If we are all human, all created in God’s image, then we all deserve respect. I’m not talking about awe and reverence here; just common decency. We all hate it when someone speaks to us in a condescending way, when we are unappreciated or when we are insulted behind our backs. It’s important that we all see the value of each other and speak and act in ways that we ourselves would find respectful. Who cares if he’s of a different race or gender, the president, a criminal, a child or homeless? Nothing we do undermines our value in God’s eyes, therefore who are we to treat each other in any other way than as people loved and treasured by the Almighty Creator?
This one brings out a different side of my hard nature. Instead of seeking confrontation like I do with dishonesty and disrespect, I move towards stubborn ignorance. You see, I’m an easy-going person. I don’t stress over the details; I look at the big picture. I give of my best within my personal limits, and expect grace where I am lacking. Therefore, when someone decides to leave the church because we served the wrong kind of tea, it bugs me. If someone suddenly goes cold towards me for an unknown reason, I shrug my shoulders. Where usually I would seek harmony, I don’t. I leave the ball in your court. The thing is, some things are simply not worth ruining relationships over. If you are unhappy with someone, it is your responsibility. You either forgive and move on, or deal with it (face to face). If I don’t know what I did to upset you, you better believe that I’m not going to spend all my time and energy agonising over it.
Every person is on their own journey. They have their own struggles, their own stories and their own experiences. As Christians, we are all on different levels in our relationships with God; different stages of sanctification and growth. Why, then, do we judge each other so quickly? Why do we feel the need to speak badly of someone’s choices when we do not fully know their reasoning? We all need grace. So much of it. And God is forever pouring it out onto us.
Please, don’t get me wrong. I don’t believe in making excuses for sin. We are sinners and we need Jesus’ help in overcoming sin in our lives. But if we are all sinners, then we are all going to mess up, and the last thing we will need is for others to rain judgment upon us. Yes, there is place for confrontation. Yes, there is need for help when we are blind to our own faults. But there is also a great need for love and grace and mercy.
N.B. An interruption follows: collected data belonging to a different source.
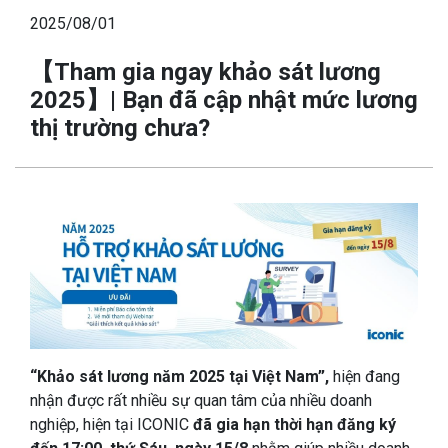
2025/08/01
【Tham gia ngay khảo sát lương
2025】| Bạn đã cập nhật mức lương
thị trường chưa?
“Khảo sát lương năm 2025 tại Việt Nam”,
hiện đang
nhận được rất nhiều sự quan tâm của nhiều doanh
nghiệp, hiện tại ICONIC
đã gia hạn thời hạn đăng ký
This particularly gets to me in the realm of parenting. Mothers have become so judgemental of one another. You’re criticised for starting solids, you’re criticised for waiting. You’re criticised for having a C-section, you’re criticised for having a water birth. Here’s the truth – we are all trying to do the best we can for our own children! None of us knows the best way to parent. We all make mistakes. Let’s give each other grace to do what we see fit with our own children, and encourage each other rather than judge.
5. “Christians” (please note the inverted commas)
This last one really bugs me. I’m not talking about the bride of Christ here. No. I’m talking about those who say they love the Lord and speak of all the good things God is doing in their lives, yet go about their daily lives dragging His name through the mud. I’m talking about those who see no need to love the church, who cling to their sin that sent Jesus to the cross and are unwilling to commit to any kind of service. Yes, there is grace and patience and love for these people. But at some point you have to ask, are these sheep or goats?
Writing all of this out has convicted me. I can’t help but think of all the times I have done and been these very things. Oh, praise the Lord for his mercy and strength! Thank Him for His continuous work in our hearts and lives. May He continue to mould us more into the likeness of Jesus.